## YOUR INSTRUCTIONS
Whenever a line in the records below contains "yang", pick it out.
*** Begin section ***
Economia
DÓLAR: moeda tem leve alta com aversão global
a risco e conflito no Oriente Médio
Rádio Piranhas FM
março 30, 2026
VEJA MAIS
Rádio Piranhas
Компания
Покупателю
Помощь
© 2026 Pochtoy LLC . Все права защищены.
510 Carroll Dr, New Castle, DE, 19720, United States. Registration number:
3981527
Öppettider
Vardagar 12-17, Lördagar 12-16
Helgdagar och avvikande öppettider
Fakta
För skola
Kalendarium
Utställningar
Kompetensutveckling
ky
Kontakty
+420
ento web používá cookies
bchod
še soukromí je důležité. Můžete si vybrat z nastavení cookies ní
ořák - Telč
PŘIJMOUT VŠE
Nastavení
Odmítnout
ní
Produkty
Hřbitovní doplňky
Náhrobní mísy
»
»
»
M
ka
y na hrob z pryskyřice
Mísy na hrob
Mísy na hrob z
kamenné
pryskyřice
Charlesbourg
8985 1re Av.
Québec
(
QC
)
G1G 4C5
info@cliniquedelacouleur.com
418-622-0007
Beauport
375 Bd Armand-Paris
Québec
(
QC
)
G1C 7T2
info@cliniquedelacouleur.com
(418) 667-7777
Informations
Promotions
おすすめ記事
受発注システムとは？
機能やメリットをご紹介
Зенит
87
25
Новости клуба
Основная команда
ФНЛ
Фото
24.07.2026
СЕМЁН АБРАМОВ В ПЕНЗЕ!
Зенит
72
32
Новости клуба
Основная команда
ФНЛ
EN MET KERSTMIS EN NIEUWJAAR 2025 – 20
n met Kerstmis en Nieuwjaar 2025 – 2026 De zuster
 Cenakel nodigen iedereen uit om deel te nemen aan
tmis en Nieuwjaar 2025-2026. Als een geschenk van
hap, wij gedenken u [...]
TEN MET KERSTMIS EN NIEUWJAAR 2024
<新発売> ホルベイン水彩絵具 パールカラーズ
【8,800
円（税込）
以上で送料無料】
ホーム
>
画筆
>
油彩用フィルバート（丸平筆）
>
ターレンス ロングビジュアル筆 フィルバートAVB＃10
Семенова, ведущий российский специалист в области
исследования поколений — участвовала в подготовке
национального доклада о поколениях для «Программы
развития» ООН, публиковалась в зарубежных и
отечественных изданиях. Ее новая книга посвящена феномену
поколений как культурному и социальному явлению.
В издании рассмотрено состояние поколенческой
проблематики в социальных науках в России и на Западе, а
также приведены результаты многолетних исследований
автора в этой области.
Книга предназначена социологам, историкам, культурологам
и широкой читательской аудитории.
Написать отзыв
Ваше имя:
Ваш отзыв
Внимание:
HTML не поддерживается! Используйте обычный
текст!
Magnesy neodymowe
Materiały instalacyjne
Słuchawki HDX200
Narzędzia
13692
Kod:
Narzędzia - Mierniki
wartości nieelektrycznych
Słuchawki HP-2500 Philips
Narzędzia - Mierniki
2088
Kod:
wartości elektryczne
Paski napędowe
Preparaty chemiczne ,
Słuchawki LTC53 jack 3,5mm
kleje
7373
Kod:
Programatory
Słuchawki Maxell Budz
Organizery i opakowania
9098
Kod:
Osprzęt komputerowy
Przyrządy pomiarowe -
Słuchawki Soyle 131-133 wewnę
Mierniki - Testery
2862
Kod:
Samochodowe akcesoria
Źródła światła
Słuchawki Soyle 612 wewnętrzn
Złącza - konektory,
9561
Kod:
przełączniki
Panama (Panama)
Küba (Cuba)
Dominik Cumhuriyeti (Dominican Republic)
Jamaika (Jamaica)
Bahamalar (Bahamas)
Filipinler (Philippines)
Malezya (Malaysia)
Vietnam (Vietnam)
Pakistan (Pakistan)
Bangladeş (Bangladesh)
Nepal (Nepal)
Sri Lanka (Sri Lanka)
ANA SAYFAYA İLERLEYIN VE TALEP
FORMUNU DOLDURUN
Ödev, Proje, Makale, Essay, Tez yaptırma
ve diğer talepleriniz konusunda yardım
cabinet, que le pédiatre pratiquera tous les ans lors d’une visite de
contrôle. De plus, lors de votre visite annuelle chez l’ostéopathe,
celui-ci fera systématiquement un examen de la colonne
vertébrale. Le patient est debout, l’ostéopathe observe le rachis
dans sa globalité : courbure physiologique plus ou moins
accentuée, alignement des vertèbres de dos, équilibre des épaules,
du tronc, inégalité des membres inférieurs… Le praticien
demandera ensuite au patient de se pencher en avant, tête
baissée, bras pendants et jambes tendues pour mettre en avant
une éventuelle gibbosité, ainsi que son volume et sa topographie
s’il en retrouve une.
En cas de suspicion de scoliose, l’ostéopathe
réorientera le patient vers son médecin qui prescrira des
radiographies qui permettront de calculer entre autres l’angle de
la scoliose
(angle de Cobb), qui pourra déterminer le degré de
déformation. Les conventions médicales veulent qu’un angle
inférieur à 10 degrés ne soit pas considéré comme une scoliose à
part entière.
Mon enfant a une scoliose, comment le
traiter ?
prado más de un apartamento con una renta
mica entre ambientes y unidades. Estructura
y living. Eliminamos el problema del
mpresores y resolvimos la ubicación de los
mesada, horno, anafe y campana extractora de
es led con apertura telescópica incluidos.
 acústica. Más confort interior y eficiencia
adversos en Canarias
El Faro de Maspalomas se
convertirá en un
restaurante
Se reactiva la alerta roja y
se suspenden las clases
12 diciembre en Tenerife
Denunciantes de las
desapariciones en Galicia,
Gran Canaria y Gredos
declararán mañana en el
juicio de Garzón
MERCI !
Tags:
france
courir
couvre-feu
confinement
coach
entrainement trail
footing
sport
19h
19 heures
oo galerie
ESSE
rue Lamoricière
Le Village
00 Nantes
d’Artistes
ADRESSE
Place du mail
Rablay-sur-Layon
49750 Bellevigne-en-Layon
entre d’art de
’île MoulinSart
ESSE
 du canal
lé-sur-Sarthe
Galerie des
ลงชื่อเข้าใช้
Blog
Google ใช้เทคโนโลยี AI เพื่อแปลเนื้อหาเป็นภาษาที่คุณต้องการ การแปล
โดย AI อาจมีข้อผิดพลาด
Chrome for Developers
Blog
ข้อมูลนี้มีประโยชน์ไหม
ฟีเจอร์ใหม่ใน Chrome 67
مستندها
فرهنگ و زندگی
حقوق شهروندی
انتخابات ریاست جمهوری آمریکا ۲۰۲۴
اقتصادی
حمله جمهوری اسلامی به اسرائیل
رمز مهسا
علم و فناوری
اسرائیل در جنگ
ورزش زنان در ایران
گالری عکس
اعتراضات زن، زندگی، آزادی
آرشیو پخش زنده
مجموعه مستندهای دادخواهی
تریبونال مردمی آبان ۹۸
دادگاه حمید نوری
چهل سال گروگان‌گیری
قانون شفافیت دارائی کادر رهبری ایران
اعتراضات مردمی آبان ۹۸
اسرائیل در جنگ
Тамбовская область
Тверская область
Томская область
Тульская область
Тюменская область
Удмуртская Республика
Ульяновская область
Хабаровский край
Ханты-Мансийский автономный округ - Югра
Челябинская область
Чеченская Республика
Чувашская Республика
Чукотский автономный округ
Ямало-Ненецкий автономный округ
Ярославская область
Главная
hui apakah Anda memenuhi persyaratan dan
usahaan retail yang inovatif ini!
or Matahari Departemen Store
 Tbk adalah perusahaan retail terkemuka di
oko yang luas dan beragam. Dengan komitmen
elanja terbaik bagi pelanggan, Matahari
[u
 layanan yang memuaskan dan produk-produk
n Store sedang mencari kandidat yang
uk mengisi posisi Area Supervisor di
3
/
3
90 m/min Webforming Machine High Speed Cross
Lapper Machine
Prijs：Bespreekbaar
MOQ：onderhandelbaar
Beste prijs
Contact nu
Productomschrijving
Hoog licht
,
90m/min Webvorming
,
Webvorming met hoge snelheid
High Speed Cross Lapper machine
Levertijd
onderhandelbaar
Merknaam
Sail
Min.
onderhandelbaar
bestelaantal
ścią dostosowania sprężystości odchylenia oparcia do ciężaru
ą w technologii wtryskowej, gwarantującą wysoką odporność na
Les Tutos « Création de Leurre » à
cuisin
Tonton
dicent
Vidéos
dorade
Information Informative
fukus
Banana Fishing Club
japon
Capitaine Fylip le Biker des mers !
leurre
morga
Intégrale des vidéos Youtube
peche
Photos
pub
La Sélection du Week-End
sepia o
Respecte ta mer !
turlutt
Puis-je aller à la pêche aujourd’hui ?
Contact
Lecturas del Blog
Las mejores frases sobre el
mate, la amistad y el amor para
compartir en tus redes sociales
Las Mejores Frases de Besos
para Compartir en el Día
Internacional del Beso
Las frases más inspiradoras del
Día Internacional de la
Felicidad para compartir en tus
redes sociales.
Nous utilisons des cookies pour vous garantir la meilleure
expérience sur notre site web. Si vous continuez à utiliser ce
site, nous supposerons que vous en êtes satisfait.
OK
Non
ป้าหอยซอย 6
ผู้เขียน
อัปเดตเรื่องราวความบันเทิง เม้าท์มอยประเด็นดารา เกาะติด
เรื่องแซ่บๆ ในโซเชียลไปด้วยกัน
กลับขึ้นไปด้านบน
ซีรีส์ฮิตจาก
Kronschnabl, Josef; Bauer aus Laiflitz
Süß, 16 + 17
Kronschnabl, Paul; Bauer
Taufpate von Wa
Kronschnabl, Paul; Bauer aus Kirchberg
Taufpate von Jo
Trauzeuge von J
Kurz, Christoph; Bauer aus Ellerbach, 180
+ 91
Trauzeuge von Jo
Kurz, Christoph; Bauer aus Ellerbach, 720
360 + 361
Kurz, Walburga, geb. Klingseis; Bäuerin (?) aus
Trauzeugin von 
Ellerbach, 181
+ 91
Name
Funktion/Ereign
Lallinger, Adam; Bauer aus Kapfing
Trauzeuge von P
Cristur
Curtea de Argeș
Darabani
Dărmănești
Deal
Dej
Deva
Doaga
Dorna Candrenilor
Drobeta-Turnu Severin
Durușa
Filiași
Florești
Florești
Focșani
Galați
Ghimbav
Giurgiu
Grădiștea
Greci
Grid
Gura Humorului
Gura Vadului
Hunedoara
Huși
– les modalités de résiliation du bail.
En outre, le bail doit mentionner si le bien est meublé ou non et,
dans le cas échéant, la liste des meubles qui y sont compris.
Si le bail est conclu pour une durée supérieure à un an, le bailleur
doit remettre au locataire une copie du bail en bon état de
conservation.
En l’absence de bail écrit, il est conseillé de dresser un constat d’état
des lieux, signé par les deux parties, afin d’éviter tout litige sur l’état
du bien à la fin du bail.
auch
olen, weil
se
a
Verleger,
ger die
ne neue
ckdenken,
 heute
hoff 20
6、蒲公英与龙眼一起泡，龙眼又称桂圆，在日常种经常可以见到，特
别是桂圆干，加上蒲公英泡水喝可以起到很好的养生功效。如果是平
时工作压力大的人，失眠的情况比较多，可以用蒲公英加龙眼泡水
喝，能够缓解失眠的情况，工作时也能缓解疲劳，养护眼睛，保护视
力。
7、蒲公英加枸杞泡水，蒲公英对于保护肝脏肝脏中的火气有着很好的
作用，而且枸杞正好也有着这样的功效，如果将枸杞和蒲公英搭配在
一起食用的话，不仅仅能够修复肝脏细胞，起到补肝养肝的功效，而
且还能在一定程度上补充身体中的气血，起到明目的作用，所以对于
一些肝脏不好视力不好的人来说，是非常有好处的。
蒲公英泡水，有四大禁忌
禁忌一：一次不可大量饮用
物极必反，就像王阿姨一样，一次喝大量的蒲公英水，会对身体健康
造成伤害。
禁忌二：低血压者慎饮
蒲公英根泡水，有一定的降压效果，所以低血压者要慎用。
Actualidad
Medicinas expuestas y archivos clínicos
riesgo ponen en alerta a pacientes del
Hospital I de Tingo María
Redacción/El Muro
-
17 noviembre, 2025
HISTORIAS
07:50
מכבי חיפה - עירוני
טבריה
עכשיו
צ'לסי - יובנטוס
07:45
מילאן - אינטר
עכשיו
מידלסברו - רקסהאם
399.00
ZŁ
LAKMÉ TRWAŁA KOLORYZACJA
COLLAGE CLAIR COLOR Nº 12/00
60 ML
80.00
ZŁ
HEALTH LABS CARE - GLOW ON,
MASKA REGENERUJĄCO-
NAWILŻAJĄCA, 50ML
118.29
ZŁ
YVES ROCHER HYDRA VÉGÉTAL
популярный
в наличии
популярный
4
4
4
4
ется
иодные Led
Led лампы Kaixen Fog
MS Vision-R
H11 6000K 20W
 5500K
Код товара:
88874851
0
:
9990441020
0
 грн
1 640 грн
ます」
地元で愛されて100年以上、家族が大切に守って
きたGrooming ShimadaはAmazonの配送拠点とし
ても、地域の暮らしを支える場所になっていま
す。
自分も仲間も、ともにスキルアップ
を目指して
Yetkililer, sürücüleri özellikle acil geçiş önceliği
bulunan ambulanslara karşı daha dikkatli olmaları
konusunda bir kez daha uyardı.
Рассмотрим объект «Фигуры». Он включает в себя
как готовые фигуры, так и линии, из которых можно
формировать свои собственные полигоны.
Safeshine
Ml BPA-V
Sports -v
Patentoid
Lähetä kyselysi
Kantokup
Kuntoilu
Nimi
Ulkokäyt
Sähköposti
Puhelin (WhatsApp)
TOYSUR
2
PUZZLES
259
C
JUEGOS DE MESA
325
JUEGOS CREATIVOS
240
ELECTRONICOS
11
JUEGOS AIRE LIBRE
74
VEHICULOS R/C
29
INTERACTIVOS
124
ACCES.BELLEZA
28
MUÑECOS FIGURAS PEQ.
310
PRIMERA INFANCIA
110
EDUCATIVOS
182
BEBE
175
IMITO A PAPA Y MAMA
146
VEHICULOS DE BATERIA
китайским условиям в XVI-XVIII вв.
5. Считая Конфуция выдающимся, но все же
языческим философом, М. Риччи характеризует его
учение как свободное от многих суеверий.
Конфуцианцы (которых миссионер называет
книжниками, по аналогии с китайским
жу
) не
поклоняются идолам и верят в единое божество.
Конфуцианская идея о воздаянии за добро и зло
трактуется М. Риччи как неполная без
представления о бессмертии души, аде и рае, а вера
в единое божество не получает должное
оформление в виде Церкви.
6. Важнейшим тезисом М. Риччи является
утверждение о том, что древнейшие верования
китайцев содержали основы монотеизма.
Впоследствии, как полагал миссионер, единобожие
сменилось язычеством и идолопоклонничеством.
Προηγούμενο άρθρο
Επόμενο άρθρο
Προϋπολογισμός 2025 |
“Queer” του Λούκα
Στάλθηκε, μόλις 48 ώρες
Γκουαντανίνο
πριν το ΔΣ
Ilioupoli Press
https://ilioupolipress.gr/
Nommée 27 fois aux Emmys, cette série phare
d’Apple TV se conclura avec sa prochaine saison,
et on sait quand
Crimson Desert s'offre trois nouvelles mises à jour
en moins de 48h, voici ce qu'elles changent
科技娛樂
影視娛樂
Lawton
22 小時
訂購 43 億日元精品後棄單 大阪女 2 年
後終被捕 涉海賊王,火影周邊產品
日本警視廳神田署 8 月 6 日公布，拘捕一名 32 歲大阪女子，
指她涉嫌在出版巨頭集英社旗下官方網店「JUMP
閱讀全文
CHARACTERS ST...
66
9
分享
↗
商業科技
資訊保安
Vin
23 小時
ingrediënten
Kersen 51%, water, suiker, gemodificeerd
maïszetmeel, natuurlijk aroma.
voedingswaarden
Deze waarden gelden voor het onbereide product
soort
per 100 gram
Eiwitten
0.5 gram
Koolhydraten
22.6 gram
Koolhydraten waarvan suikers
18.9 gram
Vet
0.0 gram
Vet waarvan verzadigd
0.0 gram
*** End section ***
## OUTPUT OF THE TASK
usahaan retail yang inovatif ini!
oko yang luas dan beragam. Dengan komitmen
 layanan yang memuaskan dan produk-produk
n Store sedang mencari kandidat yang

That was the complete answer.